Missing details in Clinton college plan raise questions

Van Nguyen

When Democratic presidential nominee Hillary Clinton presented her plan to make tuition at public colleges and universities free over the summer, it garnered considerable praise from the left, but some aspects of the plan have academics questioning the details left out.

The plan closely mirrors Sen. Bernie Sanders’ (D-VT) vision for debt-free college but with some minor changes, such as who can access the free tuition. By 2021, the plan would allow for students from families who make less than $125,000 to go to a public college or university tuition-free.

“One of the biggest issues I heard about throughout the campaign that I hear about from every corner of our country is how much an education costs,” Clinton said at a New Hampshire rally on Sept. 28. “Bernie Sanders was absolutely right.” 

Republican presidential candidate Donald Trump’s plans for higher education are less clear, as he has not released a detailed outline similar to Clinton’s.

Sam Clovis, national co-chair and senior policy advisor of Trump’s campaign, talked to Inside Higher Ed in May, decouncing Clinton’s higher education plans and emphasized moving the federal student loan system out of the government and to private banks. 

Clovis did not address cost of tuition or student debt, which Clinton’s plans aim to tackle.

Richard J. Reddick, assistant vice president of research and policy in the UT department of educational administration, said he has looked at economic forecasts and believes the plan can be implemented but some details of the plan still remain unclear to him.

One issue he had was the possibility of the threshold not being implemented correctly because of the varying costs of living in the U.S.

“$85,000 in Mississippi compared to $85,000 in New York City are completely different things, so without some kind of way to adjust or consider cost of living it’s a little concerning,” Reddick said.

Reddick also questioned whether the $125,000 threshold would hold once 2021 comes around.

Another issue Reddick will monitor is the possibility of rising tuition costs.
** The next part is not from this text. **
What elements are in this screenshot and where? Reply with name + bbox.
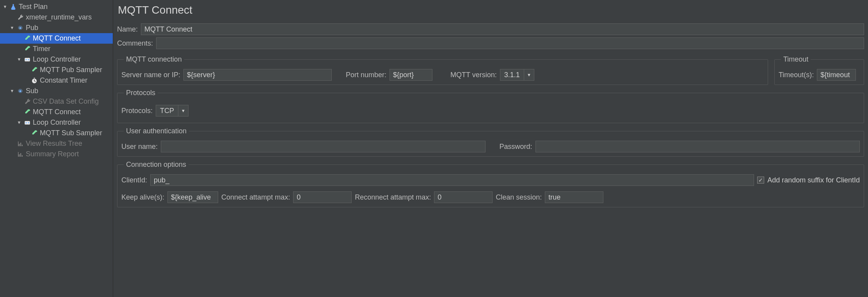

Reddick said states typically fund higher education, and in the last 35 years, the percentage of higher education budgets coming from legislative appropriations have declined. 

The funding, which is no longer coming from the state government, is drawn from student tuition costs. Reddick said a possible solution to rising tuition costs is requiring states to distribute money from the federal government. 

A study from the Center on Education and the Workforce at Georgetown University estimated a median projected increase in enrollment of 16 percent at public colleges and universities. According to the study, this would lead to a more selective application process at flagship universities, causing a “cascading effect as students who could not get admitted to more selective flagship and mid-tier public universities choose to go to open-access institutions.”

“One issue is whether the Clinton free college initiative would overcome the deeper information barriers to college enrollment and completion,” the study said. “At this juncture the Clinton proposal is too sketchy to address the core findings on the negative effect of information barriers to enrollment.”

José Luis Santos, vice president of higher education policy and practice at The Education Trust, said his organization was pleased someone of Clinton’s status was addressing a pressing issue to students all over the nation, Santos said the plan lacks a detailed approach to increasing college completion rates.

“If she pursues this plan, she should consider the college completion issue as part of platform,” Santos said. “We have a complex problem [in the completion rate] and we need a more comprehensive set of solutions. The federal government needs to invest dollars to states and states need to invest dollars into colleges and universities. Good federal policy can incentivize states to invest more.”